## Records provided
○ ○ ○ ○ ○ ○ ○

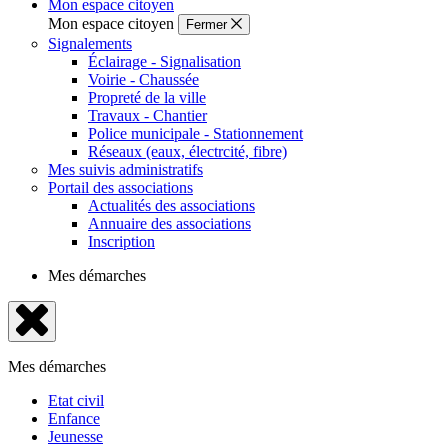
Mon espace citoyen
Mon espace citoyen
Fermer
Signalements
Éclairage - Signalisation
Voirie - Chaussée
Propreté de la ville
Travaux - Chantier
Police municipale - Stationnement
Réseaux (eaux, électrcité, fibre)
Mes suivis administratifs
Portail des associations
Actualités des associations
Annuaire des associations
Inscription
Mes démarches
Fermer
le
Mes démarches
menu
Etat civil
Enfance
Jeunesse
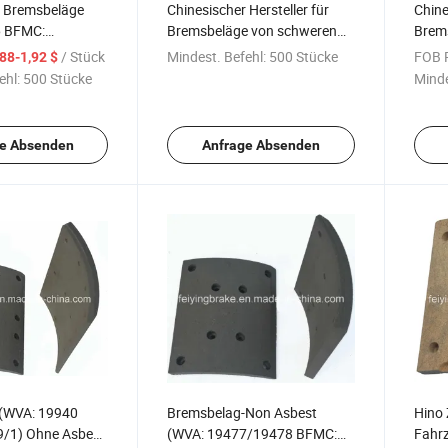
 Bremsbeläge
Chinesischer Hersteller für
Chine
6 BFMC:
Bremsbeläge von schweren
Brem
Lkw (WVA: 19933 BFMC
BFMC
/ Stück
Mindest. Befehl:
500 Stücke
FOB P
,88-1,92 $
SV/42/2)
ehl:
500 Stücke
Minde
e Absenden
Anfrage Absenden
(WVA: 19940
Bremsbelag-Non Asbest
Hino 
/1) Ohne Asbest
(WVA: 19477/19478 BFMC:
Fahr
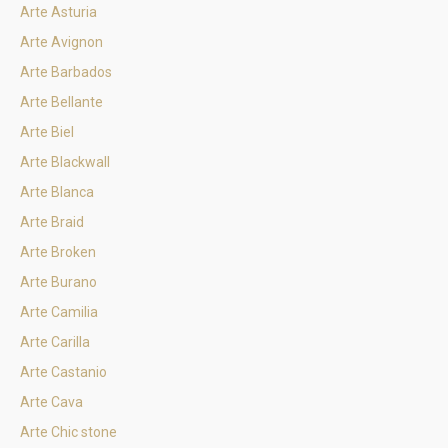
Arte Asturia
Arte Avignon
Arte Barbados
Arte Bellante
Arte Biel
Arte Blackwall
Arte Blanca
Arte Braid
Arte Broken
Arte Burano
Arte Camilia
Arte Carilla
Arte Castanio
Arte Cava
Arte Chic stone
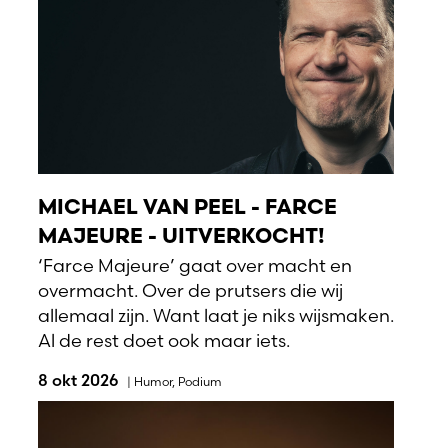
MICHAEL VAN PEEL - FARCE
MAJEURE - UITVERKOCHT!
‘Farce Majeure’ gaat over macht en
overmacht. Over de prutsers die wij
allemaal zijn. Want laat je niks wijsmaken.
Al de rest doet ook maar iets.
8 okt 2026
|
Humor
,
Podium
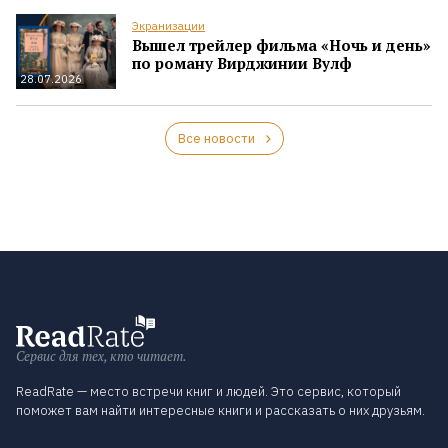
Экранизации
Вышел трейлер фильма «Ночь и день»
по роману Вирджинии Вулф
28.07.2026
Все новости
Сервис для тех, кто читает.
ReadRate — место встречи книг и людей. Это сервис, который
поможет вам найти интересные книги и рассказать о них друзьям.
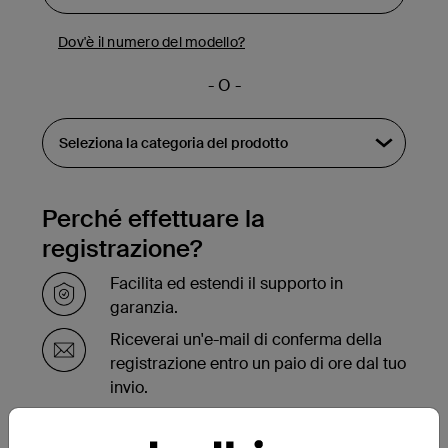
Dov'è il numero del modello?
- O -
Perché effettuare la
registrazione?
Facilita ed estendi il supporto in
garanzia.
Riceverai un'e-mail di conferma della
registrazione entro un paio di ore dal tuo
invio.
Visualizza l'elenco dei tuoi prodotti
registrati sulla parte inferiore della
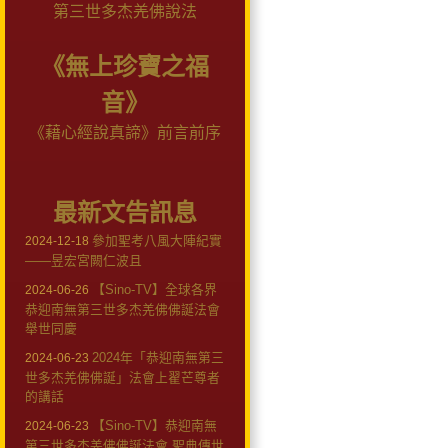
第三世多杰羌佛說法
《無上珍寶之福
音》
《藉心經說真諦》前言前序
最新文告訊息
參加聖考八風大陣紀實
2024-12-18
——昱宏宮闕仁波且
【Sino-TV】全球各界
2024-06-26
恭迎南無第三世多杰羌佛佛誕法會
舉世同慶
2024年「恭迎南無第三
2024-06-23
世多杰羌佛佛誕」法會上翟芒尊者
的講話
【Sino-TV】恭迎南無
2024-06-23
第三世多杰羌佛佛誕法會 聖典傳世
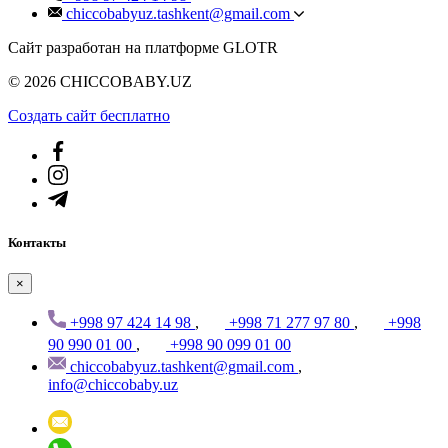
chiccobabyuz.tashkent@gmail.com
Сайт разработан на платформе GLOTR
© 2026 CHICCOBABY.UZ
Создать cайт бесплатно
Контакты
×
+998 97 424 14 98
,
+998 71 277 97 80
,
+998
90 990 01 00
,
+998 90 099 01 00
chiccobabyuz.tashkent@gmail.com
,
info@chiccobaby.uz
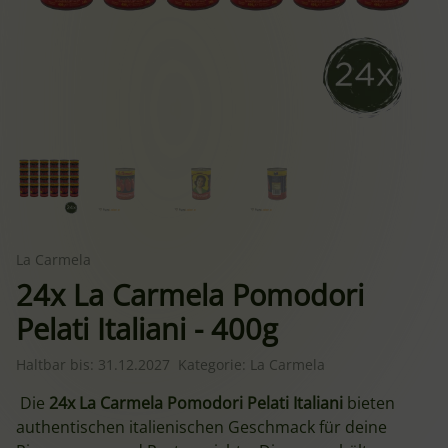
La Carmela
24x La Carmela Pomodori
Pelati Italiani - 400g
Haltbar bis:
31.12.2027
Kategorie:
La Carmela
Die
24x La Carmela Pomodori Pelati Italiani
bieten
authentischen italienischen Geschmack für deine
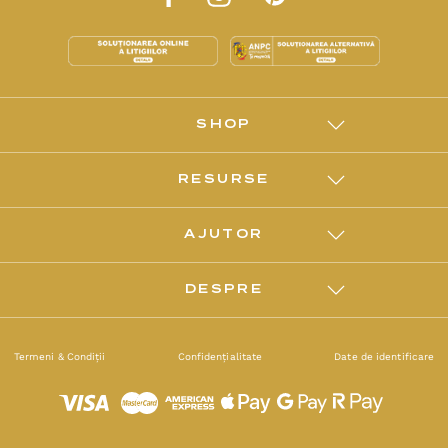
SHOP
RESURSE
AJUTOR
DESPRE
Termeni & Condiții
Confidențialitate
Date de identificare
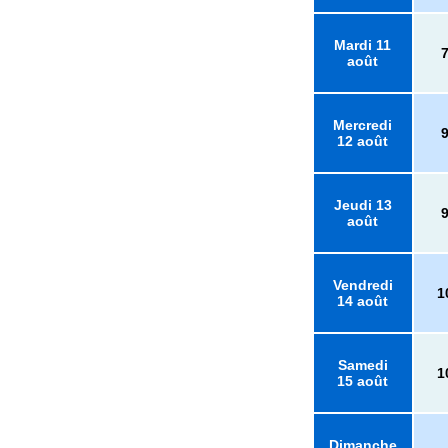
Mardi 11
août
Mercredi
12 août
Jeudi 13
août
Vendredi
1
14 août
Samedi
1
15 août
Dimanche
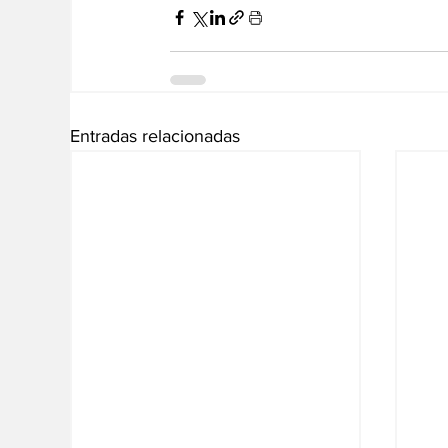
Entradas relacionadas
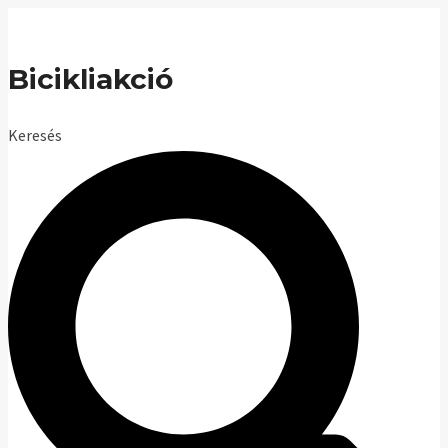
Skip
to
Bicikliakció
content
Keresés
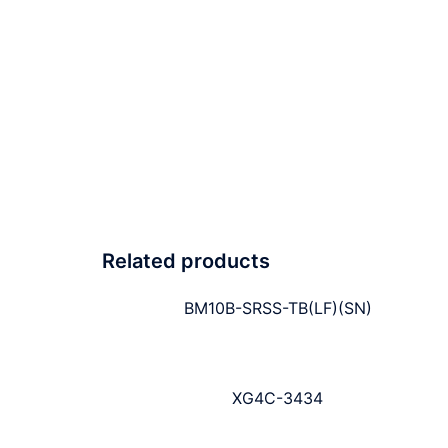
Related products
BM10B-SRSS-TB(LF)(SN)
XG4C-3434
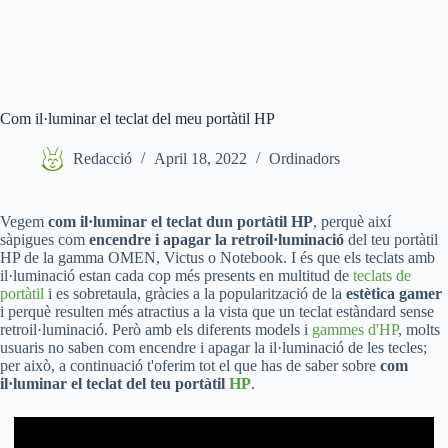
Com il·luminar el teclat del meu portàtil HP
Redacció
April 18, 2022
Ordinadors
Vegem
com il·luminar el teclat dun portàtil HP
, perquè així
sàpigues com
encendre i apagar la retroil·luminació
del teu portàtil
HP de la gamma OMEN, Victus o Notebook. I és que els teclats amb
il·luminació estan cada cop més presents en multitud de
teclats de
portàtil
i es sobretaula, gràcies a la popularització de la
estètica gamer
i perquè resulten més atractius a la vista que un teclat estàndard sense
retroil·luminació. Però amb els diferents models i
gammes d'HP
, molts
usuaris no saben com encendre i apagar la il·luminació de les tecles;
per això, a continuació t'oferim tot el que has de saber sobre
com
il·luminar el teclat del teu portàtil
HP
.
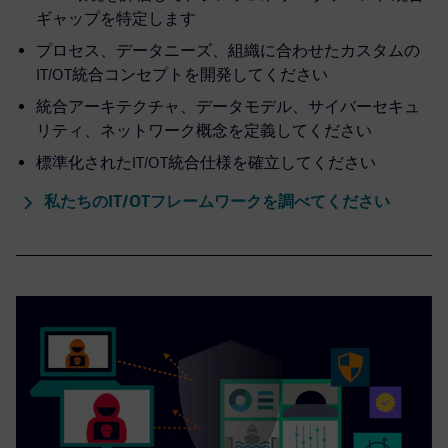
ギャップを特定します
プロセス、データニーズ、組織に合わせたカスタムの
IT/OT統合コンセプトを開発してください
統合アーキテクチャ、データモデル、サイバーセキュ
リティ、ネットワーク概念を定義してください
標準化されたIT/OT統合仕様を確立してください
私たちのIT/OTフレームワークを調べてください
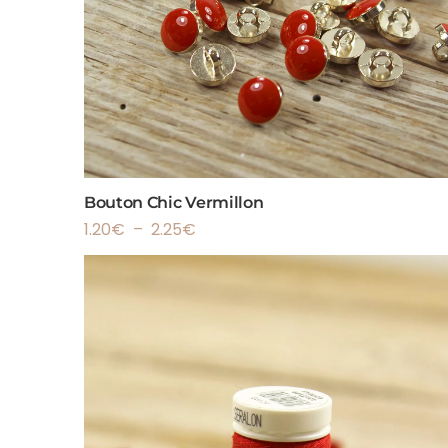
Bouton Chic Vermillon
1.20
€
–
2.25
€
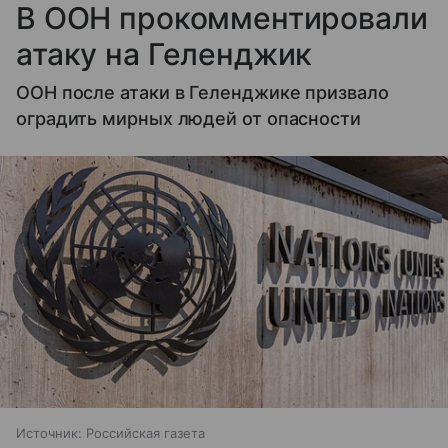
В ООН прокомментировали
атаку на Геленджик
ООН после атаки в Геленджике призвало
оградить мирных людей от опасности
Источник:
Российская газета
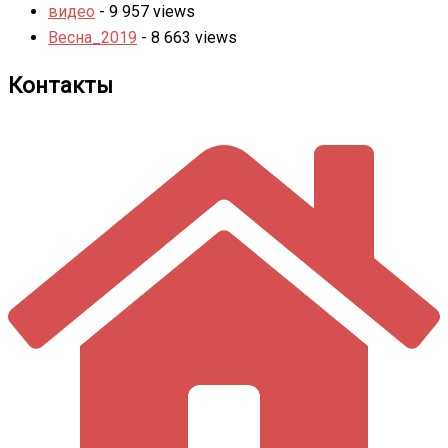
видео
- 9 957 views
Весна_2019
- 8 663 views
Контакты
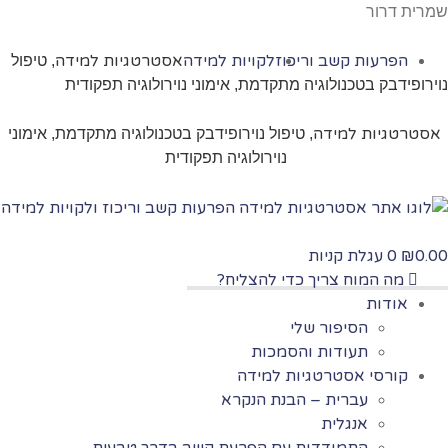
שמרית דרור
הפרעות קשב וריכוז
לקויות למידה
אסטרטגיות למידה
, טיפול
נוירופידבק בטכנולוגיה מתקדמת, אימוני נוירולוגיה תפקודית
אסטרטגיות למידה
, טיפול נוירופידבק בטכנולוגיה מתקדמת, אימוני
נוירולוגיה תפקודית
0.00
0
עגלת קניות
₪
מה המוח צריך כדי להצליח?
אודות
הסיפור שלי
תעודות והסמכות
קורסי אסטרטגיות למידה
עברית – הבנת הנקרא
אנגלית
התמודדות עם הפרעת קשב בדרך טבעית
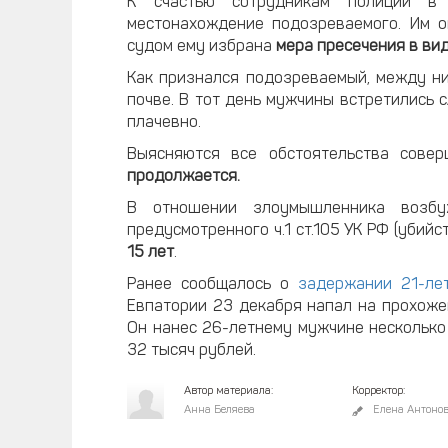
К счастью сотрудникам полиции в 
местонахождение подозреваемого. Им о
судом ему избрана
мера пресечения в ви
Как признался подозреваемый, между н
почве. В тот день мужчины встретились 
плачевно.
Выясняются все обстоятельства совер
продолжается.
В отношении злоумышленника возбуж
предусмотренного ч.1 ст.105 УК РФ (убий
15 лет
.
Ранее сообщалось о
задержании 21-ле
Евпатории 23 декабря напал на прохоже
Он нанес 26-летнему мужчине несколько
32 тысяч рублей.
Автор материала:
Корректор:
Анна Беляева
Елена Антоно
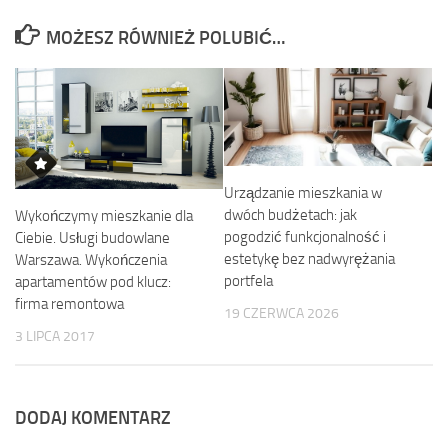
MOŻESZ RÓWNIEŻ POLUBIĆ…
Urządzanie mieszkania w
dwóch budżetach: jak
Wykończymy mieszkanie dla
pogodzić funkcjonalność i
Ciebie. Usługi budowlane
estetykę bez nadwyrężania
Warszawa. Wykończenia
portfela
apartamentów pod klucz:
firma remontowa
19 CZERWCA 2026
3 LIPCA 2017
DODAJ KOMENTARZ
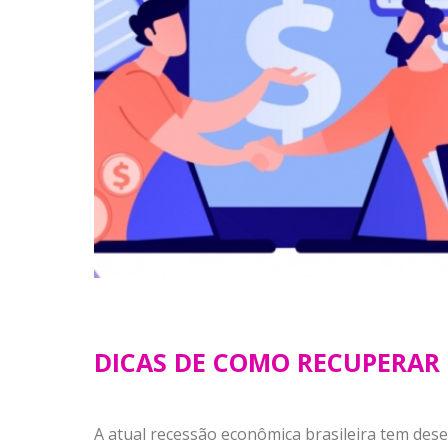
DICAS DE COMO RECUPERAR 
A atual recessão econômica brasileira tem de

○ ○ ○ ○ ○ ○ ○

Return exactly the stretch above whose first line contains "Все новости" and whose last line contains "Visualizza l'elenco dei tuoi prodotti", and nothing outside it. The pictures should not appear.

## Exercise output
Все новости
Сервис для тех, кто читает.
ReadRate — место встречи книг и людей. Это сервис, который
поможет вам найти интересные книги и рассказать о них друзьям.
Dov'è il numero del modello?
- O -
Perché effettuare la
registrazione?
Facilita ed estendi il supporto in
garanzia.
Riceverai un'e-mail di conferma della
registrazione entro un paio di ore dal tuo
invio.
Visualizza l'elenco dei tuoi prodotti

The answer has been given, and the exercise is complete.